The Ethics is probably the most famous and finest example of a philosophical treatise written in the synthetic geometrical style in which propositions are derived from basic definitions and axioms. This alone leaves little doubt that, for Spinoza, geometry provides the pivotal model for philosophy. However, we should not rush into thinking that a certain form of exposition is the only, or even the most important, sense in which geometry informs his philosophy; there are reasons to think that geometricity is ingrained deeper than that in his thought. Most notably, Spinoza's penchant for geometrical examples to illustrate key points of his system signals this.

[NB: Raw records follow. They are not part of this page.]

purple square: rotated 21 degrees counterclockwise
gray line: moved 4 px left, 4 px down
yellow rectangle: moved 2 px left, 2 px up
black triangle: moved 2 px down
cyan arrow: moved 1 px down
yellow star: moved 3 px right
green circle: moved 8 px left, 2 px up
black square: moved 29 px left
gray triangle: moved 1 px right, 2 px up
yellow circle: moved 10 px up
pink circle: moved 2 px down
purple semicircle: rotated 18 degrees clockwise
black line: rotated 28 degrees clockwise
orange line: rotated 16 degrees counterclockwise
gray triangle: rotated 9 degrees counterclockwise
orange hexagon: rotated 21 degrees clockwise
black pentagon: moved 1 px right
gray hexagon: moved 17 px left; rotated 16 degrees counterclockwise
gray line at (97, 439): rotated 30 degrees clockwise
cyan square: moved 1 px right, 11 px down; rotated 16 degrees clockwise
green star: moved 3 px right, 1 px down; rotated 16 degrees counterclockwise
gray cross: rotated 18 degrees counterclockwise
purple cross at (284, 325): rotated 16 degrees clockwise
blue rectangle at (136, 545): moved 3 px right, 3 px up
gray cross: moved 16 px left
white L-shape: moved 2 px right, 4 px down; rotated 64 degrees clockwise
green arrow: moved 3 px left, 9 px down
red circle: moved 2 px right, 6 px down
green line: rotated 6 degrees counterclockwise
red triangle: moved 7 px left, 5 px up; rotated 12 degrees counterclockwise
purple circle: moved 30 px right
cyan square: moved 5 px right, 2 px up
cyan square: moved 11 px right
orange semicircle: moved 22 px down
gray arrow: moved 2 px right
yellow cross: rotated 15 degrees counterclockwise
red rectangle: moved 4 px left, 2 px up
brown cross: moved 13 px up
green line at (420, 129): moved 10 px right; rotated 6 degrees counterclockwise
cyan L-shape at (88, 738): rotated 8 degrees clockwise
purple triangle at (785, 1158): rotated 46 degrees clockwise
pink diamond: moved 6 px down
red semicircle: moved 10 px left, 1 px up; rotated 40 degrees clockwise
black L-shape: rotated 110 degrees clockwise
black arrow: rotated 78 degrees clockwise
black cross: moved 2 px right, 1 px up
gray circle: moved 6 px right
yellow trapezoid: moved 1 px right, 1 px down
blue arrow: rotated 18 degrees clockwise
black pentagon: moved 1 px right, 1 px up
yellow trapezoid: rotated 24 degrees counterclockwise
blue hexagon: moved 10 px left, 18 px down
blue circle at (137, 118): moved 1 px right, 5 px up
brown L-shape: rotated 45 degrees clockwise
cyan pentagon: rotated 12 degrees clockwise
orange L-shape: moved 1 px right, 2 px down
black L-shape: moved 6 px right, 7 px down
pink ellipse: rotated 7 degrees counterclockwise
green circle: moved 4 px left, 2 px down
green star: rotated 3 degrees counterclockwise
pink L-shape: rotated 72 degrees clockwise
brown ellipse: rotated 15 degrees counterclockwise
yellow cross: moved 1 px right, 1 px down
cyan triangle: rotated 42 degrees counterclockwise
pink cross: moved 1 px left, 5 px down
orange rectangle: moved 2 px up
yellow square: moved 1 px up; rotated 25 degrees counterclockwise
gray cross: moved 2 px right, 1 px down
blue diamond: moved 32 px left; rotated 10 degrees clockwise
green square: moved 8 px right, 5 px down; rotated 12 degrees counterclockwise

Perhaps the best-known instance of this is the following:

I think I have shown clearly enough (see P16) that from God's supreme power, or infinite nature, infinitely many things in infinitely many modes, i.e., all things, have necessarily flowed, or always follow, by the same necessity and in the same way as from the nature of a triangle it follows, from eternity and to eternity, that its three angles are equal to two right angles. (E IP17S)

In other words, all things as modifications of the single substance follow from the nature (or essence) of that substance, precisely in the way that certain necessary properties follow from the essence of a geometrical figure such as a triangle. This arresting claim is in line with and, I think, the source of Spinoza's no less striking necessitarianism, according to which nothing could have been otherwise since everything takes place with absolute necessity.

In addition to the example concerning (the essence of) a triangle and its properties, I would like to draw attention to three especially prominent illustrations. To take the earliest first, in the Treatise on the Emendation of the Intellect Spinoza sets two requirements for a proper definition (of the essence of a finite thing). Here is the first:

The definition … will have to include the proximate cause. E.g., according to this law, a circle would have to be defined as follows: it is the figure that is described by any line of which one end is fixed and the other movable. The definition clearly includes the proximate cause. (TIE 96)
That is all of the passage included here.